Ca2+ is central to the stimulation of insulin secretion from pancreatic beta-cells. Arginine-vasopressin (AVP) may participate in the modulation of insulin release. In the present study, the AVP-induced changes in cytosolic free Ca2+ ([Ca2+](i)) were investigated in single fura-2 loaded insulin-secreting HIT cells. Stimulation with AVP (0.1-5 nM) caused repetitive Ca2+ transients. The frequency but not the amplitude of the Ca2+ transients was modulated by the concentration of AVP. High concentrations of AVP (10-100 nM) triggered a biphasic rise in [Ca2+](i).
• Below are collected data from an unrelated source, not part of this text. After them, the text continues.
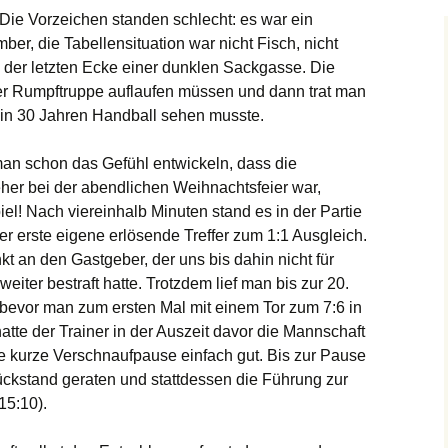
r: Die Vorzeichen standen schlecht: es war ein
Stadtmeisterschaft
er, die Tabellensituation war nicht Fisch, nicht
in der letzten Ecke einer dunklen Sackgasse. Die
UHG-Turnier
er Rumpftruppe auflaufen müssen und dann trat man
ich in 30 Jahren Handball sehen musste.
Revierpokal
man schon das Gefühl entwickeln, dass die
er bei der abendlichen Weihnachtsfeier war,
el! Nach viereinhalb Minuten stand es in der Partie
er erste eigene erlösende Treffer zum 1:1 Ausgleich.
t an den Gastgeber, der uns bis dahin nicht für
iter bestraft hatte. Trotzdem lief man bis zur 20.
 bevor man zum ersten Mal mit einem Tor zum 7:6 in
hatte der Trainer in der Auszeit davor die Mannschaft
die kurze Verschnaufpause einfach gut. Bis zur Pause
Rückstand geraten und stattdessen die Führung zur
15:10).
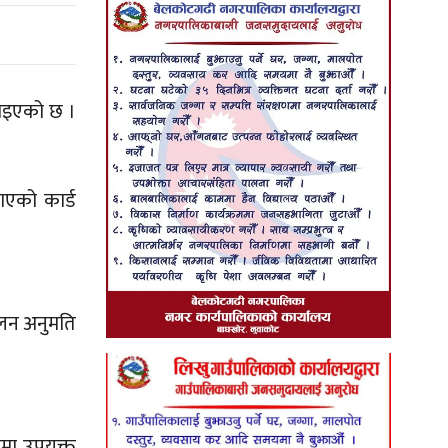
राइएको छ ।
ाएको कार्ड
चालन अनुमति
िमा उपयुक्त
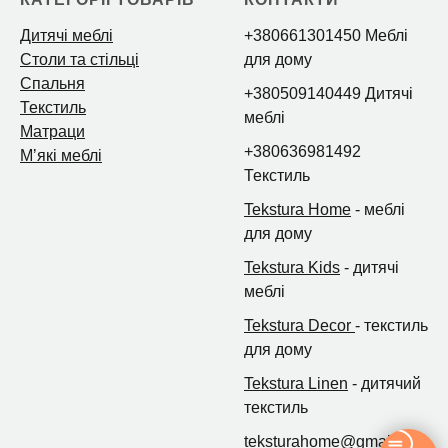
Дитячі меблі
+380661301450 Меблі
Столи та стільці
для дому
Спальня
+380509140449 Дитячі
Текстиль
меблі
Матраци
+380636981492
Мʼякі меблі
Текстиль
Tekstura Home
- меблі
для дому
Tekstura Kids
- дитячі
меблі
Tekstura Decor
- текстиль
для дому
Tekstura Linen
- дитячий
текстиль
teksturahome@gmail.com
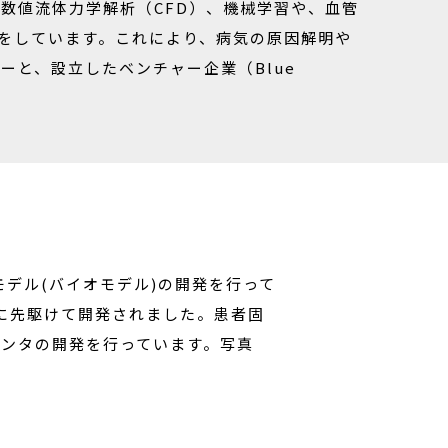
数値流体力学解析（CFD）、機械学習や、血管
究をしています。これにより、病気の原因解明や
と、設立したベンチャー企業（Blue
デル(バイオモデル)の開発を行って
界に先駆けて開発されました。患者固
リンタの開発を行っています。写真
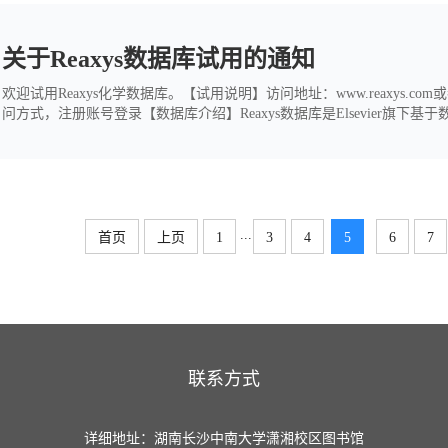
关于Reaxys数据库试用的通知
欢迎试用Reaxys化学数据库。【试用说明】访问地址：www.reaxys.com或者asia
问方式，注册账号登录【数据库介绍】Reaxys数据库是Elsevier旗
实验验证的物质信息，收录超过2.79亿种化合物、6500万条反应词条（单
全球105个专利局的专利，以及与化...
...
首页
上页
1
3
4
5
6
7
联系方式
详细地址：湖南长沙中南大学潇湘校区图书馆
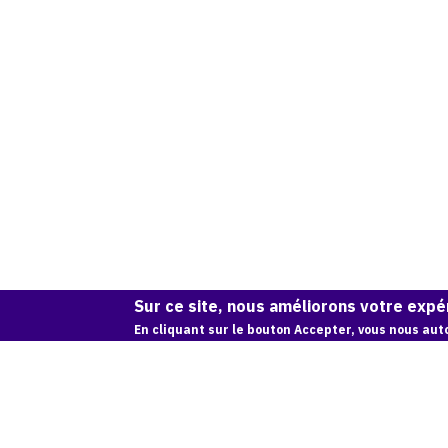
Sur ce site, nous améliorons votre expér
En cliquant sur le bouton Accepter, vous nous auto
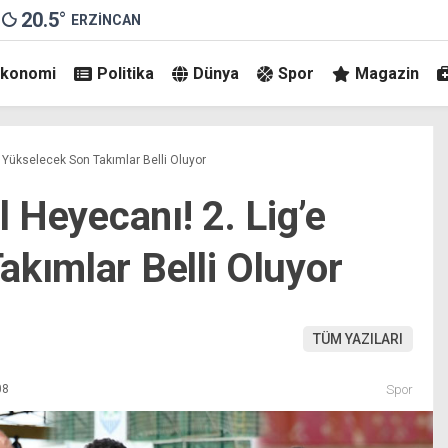
20.5
°
ERZINCAN
Ekonomi
Politika
Dünya
Spor
Magazin
’e Yükselecek Son Takımlar Belli Oluyor
l Heyecanı! 2. Lig’e
akımlar Belli Oluyor
TÜM YAZILARI
08
Spor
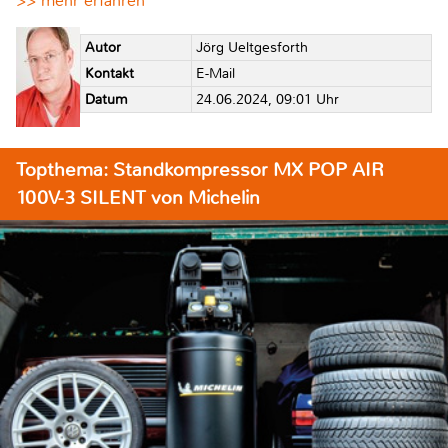
>> mehr erfahren
Autor
Jörg Ueltgesforth
Kontakt
E-Mail
Datum
24.06.2024, 09:01 Uhr
Topthema: Standkompressor MX POP AIR
100V-3 SILENT von Michelin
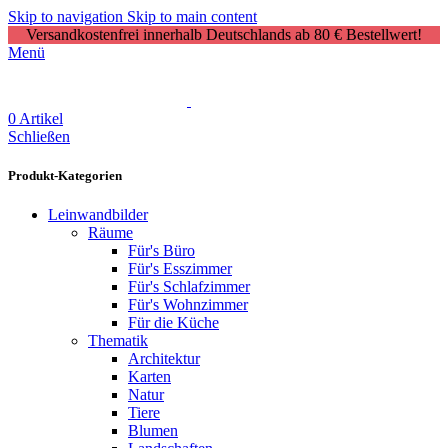
Skip to navigation
Skip to main content
Versandkostenfrei innerhalb Deutschlands ab 80 € Bestellwert!
Menü
0
Artikel
Schließen
Produkt-Kategorien
Leinwandbilder
Räume
Für's Büro
Für's Esszimmer
Für's Schlafzimmer
Für's Wohnzimmer
Für die Küche
Thematik
Architektur
Karten
Natur
Tiere
Blumen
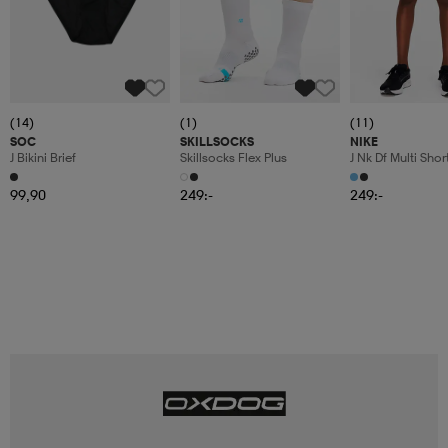
(14)
(1)
(11)
SOC
SKILLSOCKS
NIKE
J Bikini Brief
Skillsocks Flex Plus
J Nk Df Multi Sho
99,90
249:-
249:-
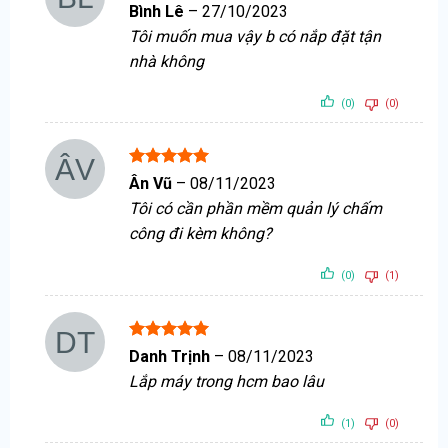
Được xếp
Bình Lê
–
27/10/2023
hạng
5
5
Tôi muốn mua vậy b có nắp đặt tận
sao
nhà không
(0)
(0)
Được xếp
Ân Vũ
–
08/11/2023
hạng
5
5
Tôi có cần phần mềm quản lý chấm
sao
công đi kèm không?
(0)
(1)
Được xếp
Danh Trịnh
–
08/11/2023
hạng
5
5
Lắp máy trong hcm bao lâu
sao
(1)
(0)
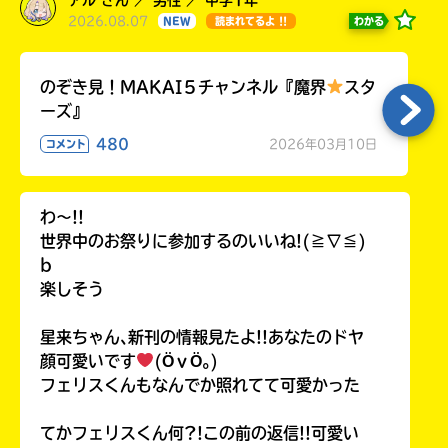
2026.08.07
わかる
NEW
読まれてるよ !!
のぞき見！MAKAI５チャンネル『魔界
スタ
ーズ』
480
2026年03月10日
コメント
わ〜!!
世界中のお祭りに参加するのいいね!(≧∇≦)
b
楽しそう
星来ちゃん､新刊の情報見たよ!!あなたのドヤ
顔可愛いです
(ӦｖӦ｡)
フェリスくんもなんでか照れてて可愛かった
てかフェリスくん何?!この前の返信!!可愛い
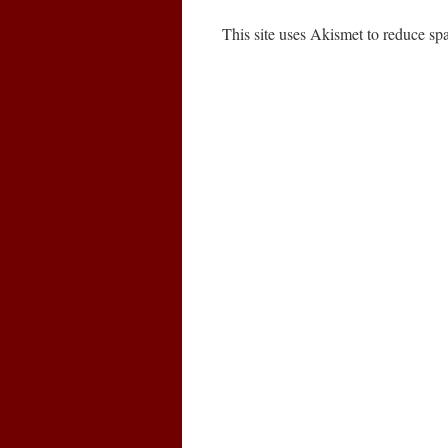
This site uses Akismet to reduce s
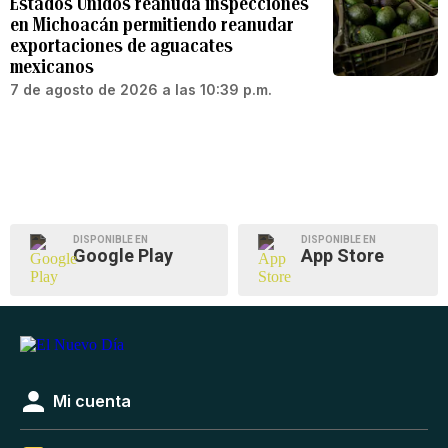
Estados Unidos reanuda inspecciones
en Michoacán permitiendo reanudar
exportaciones de aguacates
mexicanos
7 de agosto de 2026 a las 10:39 p.m.
DISPONIBLE EN
DISPONIBLE EN
Google Play
App Store
Mi cuenta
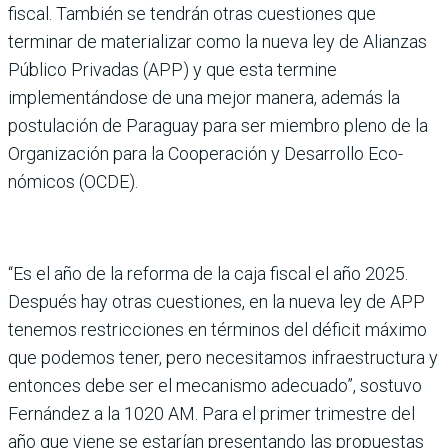
fiscal. También se tendrán otras cuestiones que
terminar de materializar como la nueva ley de Alianzas
Público Priva­das (APP) y que esta termine
implementándose de una mejor manera, además la
postulación de Paraguay para ser miembro pleno de la
Organización para la Cooperación y Desarrollo Eco­
nómicos (OCDE).
“Es el año de la reforma de la caja fiscal el año 2025.
Des­pués hay otras cuestiones, en la nueva ley de APP
tenemos restricciones en términos del déficit máximo
que pode­mos tener, pero necesitamos infraestructura y
entonces debe ser el mecanismo ade­cuado”, sostuvo
Fernández a la 1020 AM. Para el primer trimestre del
año que viene se estarían presentando las propuestas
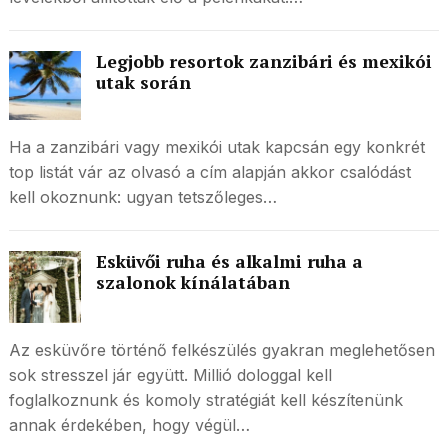
Legjobb resortok zanzibári és mexikói
utak során
Ha a zanzibári vagy mexikói utak kapcsán egy konkrét
top listát vár az olvasó a cím alapján akkor csalódást
kell okoznunk: ugyan tetszőleges…
Esküvői ruha és alkalmi ruha a
szalonok kínálatában
Az esküvőre történő felkészülés gyakran meglehetősen
sok stresszel jár együtt. Millió dologgal kell
foglalkoznunk és komoly stratégiát kell készítenünk
annak érdekében, hogy végül…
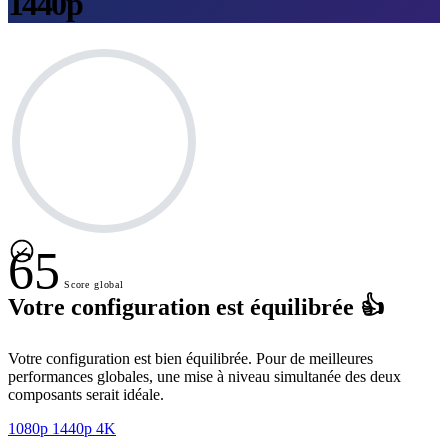
1440p
65
Score global
Votre configuration est équilibrée 👍
Votre configuration est bien équilibrée. Pour de meilleures
performances globales, une mise à niveau simultanée des deux
composants serait idéale.
1080p
1440p
4K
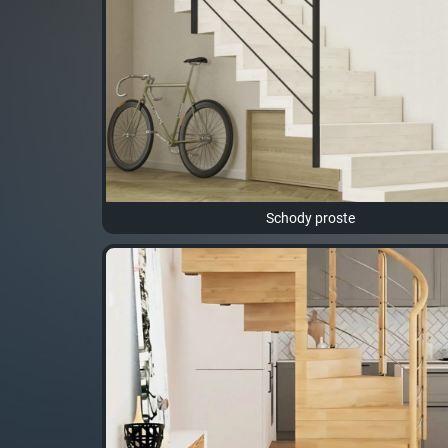
Schody proste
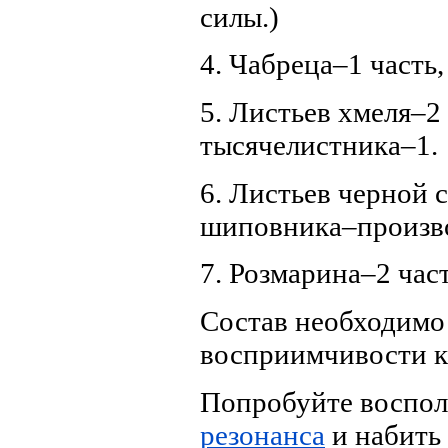
силы.)
4. Чабреца–1 часть
5. Листьев хмеля–2
тысячелистника–1.
6. Листьев черной 
шиповника–произво
7. Розмарина–2 час
Состав необходимо
восприимчивости к
Попробуйте воспол
резонанса
и набить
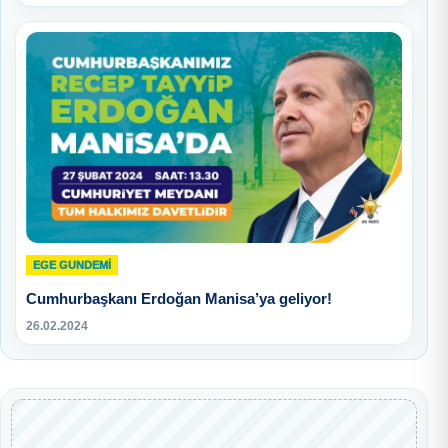
EGE GUNDEMİ
Cumhurbaşkanı Erdoğan Manisa’ya geliyor!
26.02.2024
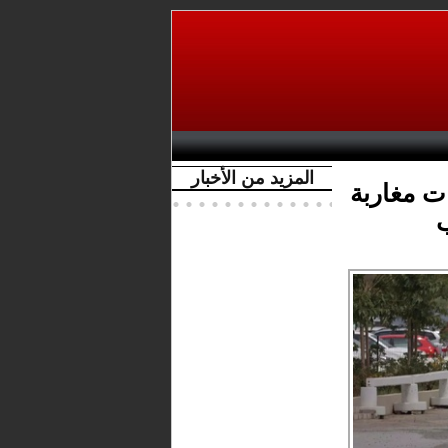
المزيد من الأخبار
ت مغاربة
ب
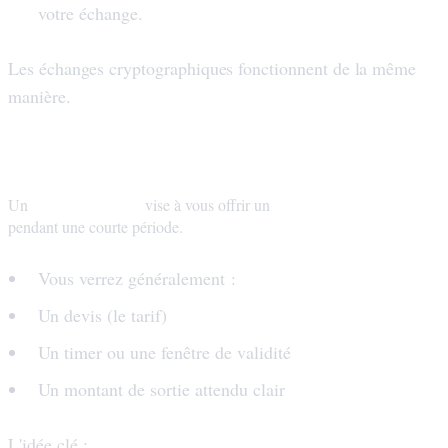
votre échange.
Les échanges cryptographiques fonctionnent de la même
manière.
Qu'est-ce qu'un crypto swap à taux fixe ?
swap à taux fixe
taux de change bloqué
Un
vise à vous offrir un
pendant une courte période.
Vous verrez généralement :
Un devis (le tarif)
Un timer ou une fenêtre de validité
Un montant de sortie attendu clair
vous achetez de la certitude
L'idée clé :
.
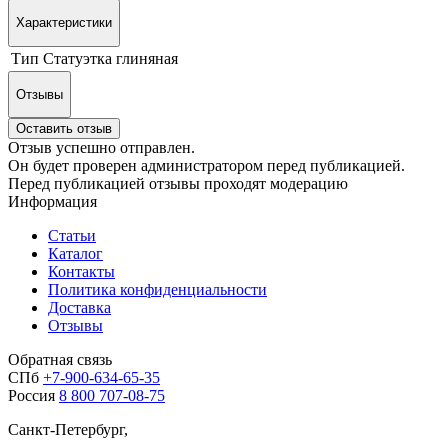
Характеристики
Тип
Статуэтка глиняная
Отзывы
Оставить отзыв
Отзыв успешно отправлен.
Он будет проверен администратором перед публикацией.
Перед публикацией отзывы проходят модерацию
Информация
Статьи
Каталог
Контакты
Политика конфиденциальности
Доставка
Отзывы
Обратная связь
СПб
+7-900-634-65-35
Россия
8 800 707-08-75
Санкт-Петербург,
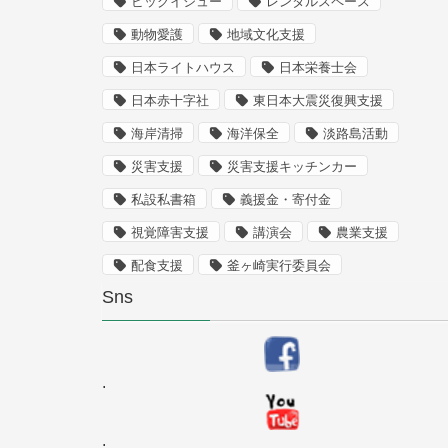
ビッグイシュー
レンタルスペース
動物愛護
地域文化支援
日本ライトハウス
日本栄養士会
日本赤十字社
東日本大震災復興支援
海岸清掃
海洋保全
淡路島活動
災害支援
災害支援キッチンカー
私設私書箱
義援金・寄付金
視覚障害支援
講演会
農業支援
配食支援
釜ヶ崎実行委員会
Sns
.
.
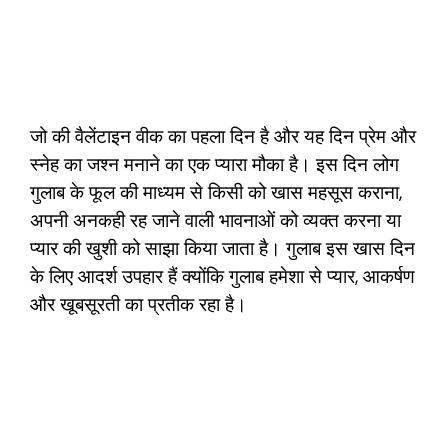
जो की वैलेंटाइन वीक का पहला दिन है और यह दिन प्रेम और
स्नेह का जश्न मनाने का एक प्यारा मौका है। इस दिन लोग
गुलाब के फूल की माध्यम से किसी को खास महसूस कराना,
अपनी अनकही रह जाने वाली भावनाओं को व्यक्त करना या
प्यार की खुशी को साझा किया जाता है। गुलाब इस खास दिन
के लिए आदर्श उपहार हैं क्योंकि गुलाब हमेशा से प्यार, आकर्षण
और खूबसूरती का प्रतीक रहा है।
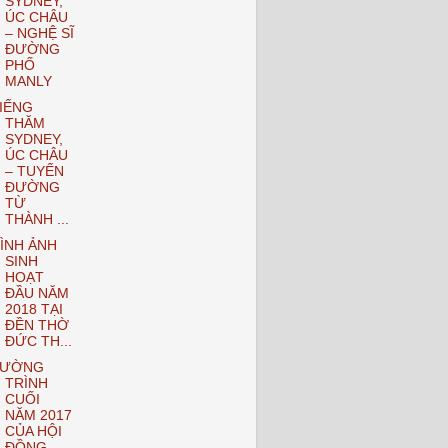
SYDNEY,
ÚC CHÂU
– NGHỆ SĨ
ĐƯỜNG
PHỐ
MANLY
IẾNG
THĂM
SYDNEY,
ÚC CHÂU
– TUYẾN
ĐƯỜNG
TỪ
THÀNH ...
ÌNH ẢNH
SINH
HOẠT
ĐẦU NĂM
2018 TẠI
ĐỀN THỜ
ĐỨC TH...
TƯỜNG
TRÌNH
CUỐI
NĂM 2017
CỦA HỘI
ĐỒNG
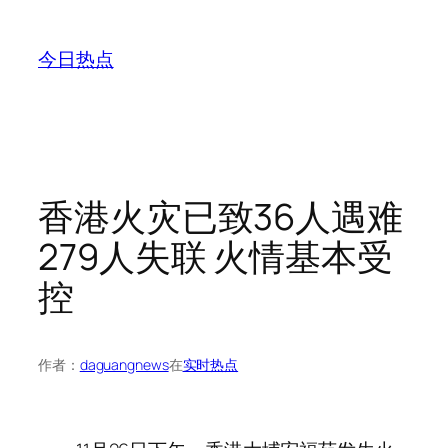
跳
至
今日热点
内
容
香港火灾已致36人遇难
279人失联 火情基本受
控
作者：
daguangnews
在
实时热点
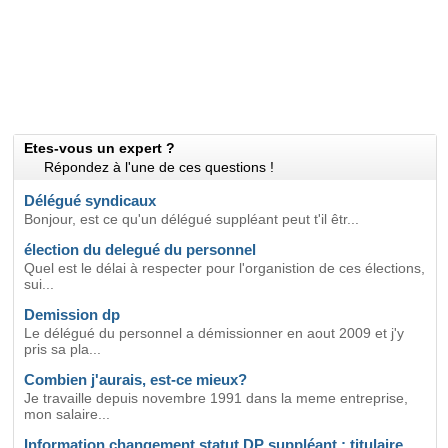
Etes-vous un expert ?
Répondez à l'une de ces questions !
Délégué syndicaux
Bonjour, est ce qu'un délégué suppléant peut t'il êtr...
élection du delegué du personnel
Quel est le délai à respecter pour l'organistion de ces élections,
sui...
Demission dp
Le délégué du personnel a démissionner en aout 2009 et j'y
pris sa pla...
Combien j'aurais, est-ce mieux?
Je travaille depuis novembre 1991 dans la meme entreprise,
mon salaire...
Information changement statut DP suppléant : titulaire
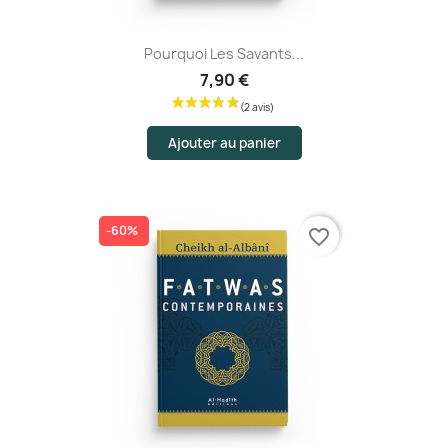
Pourquoi Les Savants...
7,90 €
Ajouter au panier
-60%
favorite_border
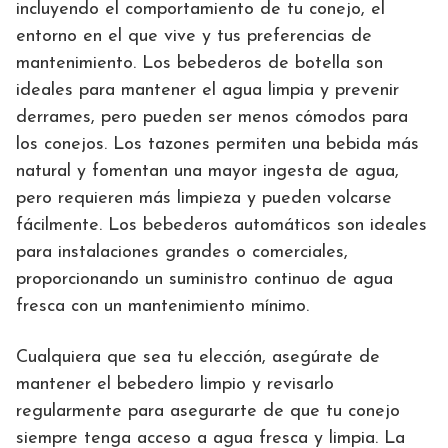
incluyendo el comportamiento de tu conejo, el
entorno en el que vive y tus preferencias de
mantenimiento. Los bebederos de botella son
ideales para mantener el agua limpia y prevenir
derrames, pero pueden ser menos cómodos para
los conejos. Los tazones permiten una bebida más
natural y fomentan una mayor ingesta de agua,
pero requieren más limpieza y pueden volcarse
fácilmente. Los bebederos automáticos son ideales
para instalaciones grandes o comerciales,
proporcionando un suministro continuo de agua
fresca con un mantenimiento mínimo.
Cualquiera que sea tu elección, asegúrate de
mantener el bebedero limpio y revisarlo
regularmente para asegurarte de que tu conejo
siempre tenga acceso a agua fresca y limpia. La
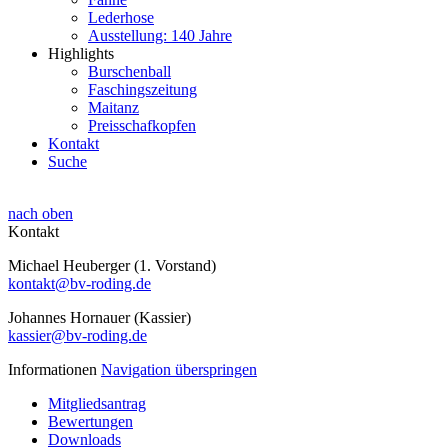
Lederhose
Ausstellung: 140 Jahre
Highlights
Burschenball
Faschingszeitung
Maitanz
Preisschafkopfen
Kontakt
Suche
nach oben
Kontakt
Michael Heuberger (1. Vorstand)
kontakt@bv-roding.de
Johannes Hornauer (Kassier)
kassier@bv-roding.de
Informationen
Navigation überspringen
Mitgliedsantrag
Bewertungen
Downloads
In Ca2+-free medium AVP caused only one or two Ca2+ transients. Withdrawal of extracellular Ca2+ rapidly abolished the AVP-induced Ca2+ transients in all cells tested. The Ca2+ channel blocker, verapamil (50 mu M), reduced amplitude and frequency of the Ca2+ transients by about 25% and 60%, respectively, and terminated the Ca2+ transients in 2 of 6 cells. When HF cells were incubated in Ca2+-free medium, and extracellular Ca2+ was restored, there was a small increase in [Ca2+](i). If, however, the agonist-sensitive Ca2+ pool was functionally depleted by repetitive stimulation with high concentrations of AVP or thapsigargin in Ca2+-free medium before extracellular Ca2+ was restored, an agonist-independent increase in [Ca2+](i) was observed, which was transiently larger than in the control cells, and was mainly preserved in the presence of verapamil. Thus, depletion of the agonist-sensitive Ca2+ pool enhances the influx of extracellular Ca2+ through a Ca2+ entry mechanism independent from verapamil-sensitive voltage-dependent Ca2+ channels (VDCC). In conclusion, the AVP-induced Ca2+ response in single HIT cells is periodic in nature with frequency-modulated repetitive Ca2+ transients. AVP mobilizes Ca2+ from intracellular pools, but influx of extracellular Ca2+ partly through verapamil-sensitive VDCC, and partly through an additional, VDCC-independent pathway, which could be controlled by the filling state of the agonist-sensitive Ca2+ pool, is required for maintaining the repetitive nature of the Ca2+ response.